Presented below are the means, standard deviations, and scores on various interval-ratio variables that are assumed to be normally distributed. For each problem, either use the Z table to find what percentage of the area under the normal curve lies above or below a given score, or compare two scores as requested. Show your work and state your answers in sentence form.

6. The average number of cats per U.S. household is 2.1, with a standard deviation of .9. Assume that the number of cats you own is a measure of coolness: if my partner and I have four cats, what percentage of U.S. households can be considered lamer than ours (i.e., what percentage of households have fewer cats)? [4 points]

7. Data from the 2018 European Social Survey (ESS)indicates that, among European households, the average number of inhabitants is 2.62 with a standard deviation of 1.38. Assuming data collected from the ESS are representative of the entire European population, what percentage of households throughout Europe have morethan five inhabitants?  [4 points]

8. The average number of Facebook (FB) friends among U.S. users is 338, with a standard deviation of 150. If Ryan only has 170 FB friends, what percentage of American FB users have more friends than him?  [4 points]

9. In Fall 2017, the average final grade in Ryan’s SOC 2830 course was 80%, with a standard deviation of 11%. The following semester, in Spring 2018, the average final grade was 79% (s = 8%). During which semester did a student earning 90% in the course perform better relative to their classmates? [5 points]

Answer 1

Since the data are normally distributed, we will compute the Z-score.

6. Z= (X- mean)/ SD= (4-2.1)/0.9= 1.9/0.9= 2.1111111111

Hence P(X<4)= P(Z<2.1111111111)= 0.9826 (using standard normal table).

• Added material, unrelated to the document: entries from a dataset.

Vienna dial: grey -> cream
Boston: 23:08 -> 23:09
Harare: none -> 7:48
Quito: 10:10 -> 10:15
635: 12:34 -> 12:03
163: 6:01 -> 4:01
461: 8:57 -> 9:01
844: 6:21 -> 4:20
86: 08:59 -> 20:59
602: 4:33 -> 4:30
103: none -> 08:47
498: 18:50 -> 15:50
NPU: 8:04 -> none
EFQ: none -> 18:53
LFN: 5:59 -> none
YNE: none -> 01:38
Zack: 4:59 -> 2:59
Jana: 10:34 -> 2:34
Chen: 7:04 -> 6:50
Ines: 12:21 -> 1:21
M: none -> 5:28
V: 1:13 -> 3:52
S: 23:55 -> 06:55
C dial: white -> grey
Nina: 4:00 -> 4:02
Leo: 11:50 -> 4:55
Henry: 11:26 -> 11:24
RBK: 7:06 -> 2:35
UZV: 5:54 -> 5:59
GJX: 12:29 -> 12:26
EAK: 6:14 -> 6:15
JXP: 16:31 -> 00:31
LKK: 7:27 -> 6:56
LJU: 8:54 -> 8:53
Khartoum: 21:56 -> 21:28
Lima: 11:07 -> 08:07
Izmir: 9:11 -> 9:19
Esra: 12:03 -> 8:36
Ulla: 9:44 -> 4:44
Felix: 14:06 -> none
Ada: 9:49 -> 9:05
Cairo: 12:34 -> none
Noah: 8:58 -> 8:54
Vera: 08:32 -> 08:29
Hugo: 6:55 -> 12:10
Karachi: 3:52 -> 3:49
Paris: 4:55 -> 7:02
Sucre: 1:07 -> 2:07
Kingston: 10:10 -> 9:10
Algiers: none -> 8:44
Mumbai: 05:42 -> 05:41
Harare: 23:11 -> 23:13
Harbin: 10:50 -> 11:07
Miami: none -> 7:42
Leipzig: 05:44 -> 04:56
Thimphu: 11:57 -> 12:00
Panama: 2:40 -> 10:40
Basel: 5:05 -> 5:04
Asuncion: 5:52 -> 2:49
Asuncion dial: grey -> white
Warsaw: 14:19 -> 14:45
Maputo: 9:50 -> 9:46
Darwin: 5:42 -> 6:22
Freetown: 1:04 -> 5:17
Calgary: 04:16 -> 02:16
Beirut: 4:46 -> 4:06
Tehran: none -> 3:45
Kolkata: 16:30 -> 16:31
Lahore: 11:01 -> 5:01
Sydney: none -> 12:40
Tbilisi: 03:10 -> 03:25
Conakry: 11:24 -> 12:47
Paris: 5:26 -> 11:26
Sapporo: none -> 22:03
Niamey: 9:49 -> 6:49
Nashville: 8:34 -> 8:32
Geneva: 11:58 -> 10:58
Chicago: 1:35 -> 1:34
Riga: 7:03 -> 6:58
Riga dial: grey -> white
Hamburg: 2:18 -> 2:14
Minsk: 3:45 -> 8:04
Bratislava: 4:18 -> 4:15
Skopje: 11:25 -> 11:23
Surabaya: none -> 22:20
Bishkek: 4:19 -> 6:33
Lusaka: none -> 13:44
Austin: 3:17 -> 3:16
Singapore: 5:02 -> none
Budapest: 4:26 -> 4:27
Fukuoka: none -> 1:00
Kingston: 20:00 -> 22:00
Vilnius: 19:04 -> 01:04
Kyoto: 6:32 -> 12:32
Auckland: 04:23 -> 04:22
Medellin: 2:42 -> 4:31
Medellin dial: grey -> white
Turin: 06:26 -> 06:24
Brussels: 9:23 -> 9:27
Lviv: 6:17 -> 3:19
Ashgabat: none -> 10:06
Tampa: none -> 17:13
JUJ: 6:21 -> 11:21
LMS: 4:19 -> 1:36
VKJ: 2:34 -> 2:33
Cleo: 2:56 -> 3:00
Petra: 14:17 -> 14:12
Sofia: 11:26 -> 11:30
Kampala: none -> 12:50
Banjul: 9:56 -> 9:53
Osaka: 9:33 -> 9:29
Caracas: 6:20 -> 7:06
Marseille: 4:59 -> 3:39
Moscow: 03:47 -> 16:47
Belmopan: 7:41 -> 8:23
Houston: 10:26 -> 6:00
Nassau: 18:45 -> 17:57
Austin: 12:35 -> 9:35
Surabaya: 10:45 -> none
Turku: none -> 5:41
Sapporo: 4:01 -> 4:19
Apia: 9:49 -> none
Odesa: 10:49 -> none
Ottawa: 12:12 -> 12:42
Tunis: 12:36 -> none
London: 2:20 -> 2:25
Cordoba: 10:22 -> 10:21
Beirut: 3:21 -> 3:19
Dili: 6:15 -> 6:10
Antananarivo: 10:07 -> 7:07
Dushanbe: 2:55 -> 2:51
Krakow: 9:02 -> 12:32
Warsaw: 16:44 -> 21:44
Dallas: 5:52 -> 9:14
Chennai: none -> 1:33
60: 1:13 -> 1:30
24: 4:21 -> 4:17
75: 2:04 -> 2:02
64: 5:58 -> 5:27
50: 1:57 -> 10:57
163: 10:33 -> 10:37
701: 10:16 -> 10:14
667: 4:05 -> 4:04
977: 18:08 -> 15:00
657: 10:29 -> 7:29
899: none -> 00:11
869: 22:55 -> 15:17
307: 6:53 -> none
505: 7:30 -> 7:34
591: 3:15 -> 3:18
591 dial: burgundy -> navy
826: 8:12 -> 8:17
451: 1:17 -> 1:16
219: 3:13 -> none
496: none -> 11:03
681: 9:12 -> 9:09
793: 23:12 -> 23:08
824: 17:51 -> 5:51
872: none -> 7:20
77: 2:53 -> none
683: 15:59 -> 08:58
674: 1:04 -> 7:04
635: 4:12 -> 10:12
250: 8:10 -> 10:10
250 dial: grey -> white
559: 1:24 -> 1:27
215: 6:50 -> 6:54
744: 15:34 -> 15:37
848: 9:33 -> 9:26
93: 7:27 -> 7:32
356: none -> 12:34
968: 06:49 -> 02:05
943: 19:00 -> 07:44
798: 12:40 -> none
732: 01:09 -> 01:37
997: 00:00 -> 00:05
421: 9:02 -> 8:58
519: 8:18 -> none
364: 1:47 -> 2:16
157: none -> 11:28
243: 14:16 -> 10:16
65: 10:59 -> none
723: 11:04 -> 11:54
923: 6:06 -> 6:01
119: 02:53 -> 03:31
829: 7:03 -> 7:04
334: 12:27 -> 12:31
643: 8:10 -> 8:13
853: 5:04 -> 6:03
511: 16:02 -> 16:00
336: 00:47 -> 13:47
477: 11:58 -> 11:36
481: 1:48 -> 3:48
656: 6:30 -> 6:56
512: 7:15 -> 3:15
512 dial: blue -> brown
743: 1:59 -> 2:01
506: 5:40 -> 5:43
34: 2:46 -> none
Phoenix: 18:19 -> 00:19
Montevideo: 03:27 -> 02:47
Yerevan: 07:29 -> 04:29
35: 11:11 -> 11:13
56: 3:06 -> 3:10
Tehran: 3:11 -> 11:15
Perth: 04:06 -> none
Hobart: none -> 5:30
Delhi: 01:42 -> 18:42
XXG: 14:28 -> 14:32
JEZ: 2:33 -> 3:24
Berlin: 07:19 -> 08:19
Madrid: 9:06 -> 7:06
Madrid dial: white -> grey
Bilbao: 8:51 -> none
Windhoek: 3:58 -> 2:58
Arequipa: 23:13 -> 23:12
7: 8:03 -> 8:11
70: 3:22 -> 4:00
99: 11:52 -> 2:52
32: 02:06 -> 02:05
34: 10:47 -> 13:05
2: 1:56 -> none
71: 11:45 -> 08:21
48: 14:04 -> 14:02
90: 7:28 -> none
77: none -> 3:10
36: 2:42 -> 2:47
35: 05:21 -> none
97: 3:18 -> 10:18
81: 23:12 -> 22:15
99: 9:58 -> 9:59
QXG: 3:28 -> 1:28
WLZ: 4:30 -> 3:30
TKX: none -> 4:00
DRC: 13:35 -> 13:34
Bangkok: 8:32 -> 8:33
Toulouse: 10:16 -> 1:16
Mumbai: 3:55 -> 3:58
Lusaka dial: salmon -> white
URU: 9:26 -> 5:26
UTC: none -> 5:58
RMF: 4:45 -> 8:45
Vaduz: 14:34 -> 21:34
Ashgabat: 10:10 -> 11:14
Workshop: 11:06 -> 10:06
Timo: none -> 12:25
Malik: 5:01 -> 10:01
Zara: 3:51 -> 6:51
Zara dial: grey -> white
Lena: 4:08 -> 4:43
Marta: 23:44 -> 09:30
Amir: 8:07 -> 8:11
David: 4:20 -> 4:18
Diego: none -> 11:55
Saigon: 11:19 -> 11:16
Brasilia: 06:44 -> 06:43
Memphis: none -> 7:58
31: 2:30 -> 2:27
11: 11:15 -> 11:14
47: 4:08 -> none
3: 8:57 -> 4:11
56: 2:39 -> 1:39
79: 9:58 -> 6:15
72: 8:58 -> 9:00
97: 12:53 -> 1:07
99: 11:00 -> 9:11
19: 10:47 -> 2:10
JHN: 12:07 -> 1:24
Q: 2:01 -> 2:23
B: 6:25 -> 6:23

Thus, we see that the average no. of cats per household being less than 4 covers an area of 0.9826( total area being 1), hence we conclude that 98.26% of U.S. households can be considered lamer than the one having 4 cats.

7. Z= (X- mean)/SD= (5-2.62)/1.38= 2.38/1.38= 1.7246376812

Hence P(X>5)= P(Z>1.7246376812)= 1- P(Z<1.7246376812)= 1- 0.9573= 0.0427

Thus, we see that the average no. of inhabitants, among European households, being greater than 5 covers an area of 0.0427, hence we can conclude that 4.27% of European households have more than 5 inhabitants.

8. Z= (X- mean)/SD= (170-338)/150= -168/150= -1.12

Hence, P(X>170)= P(Z>-1.12)= P(Z<1.12)= 0.8686

Thus, we see that the average no. of FB friends, among US users, being more than 170 covers an area of 0.8686, hence we can conclude that 86.86% of US users have more than 170 FB friends.